Information given below:

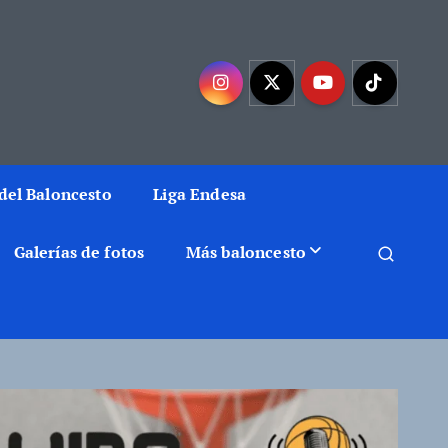
mejor baloncesto
del Baloncesto
Liga Endesa
Galerías de fotos
Más baloncesto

End of Information given.

Prompt => Write out every record above exactly, leaving no picture in the result.

Answer for this exercise =>
mejor baloncesto
del Baloncesto
Liga Endesa
Galerías de fotos
Más baloncesto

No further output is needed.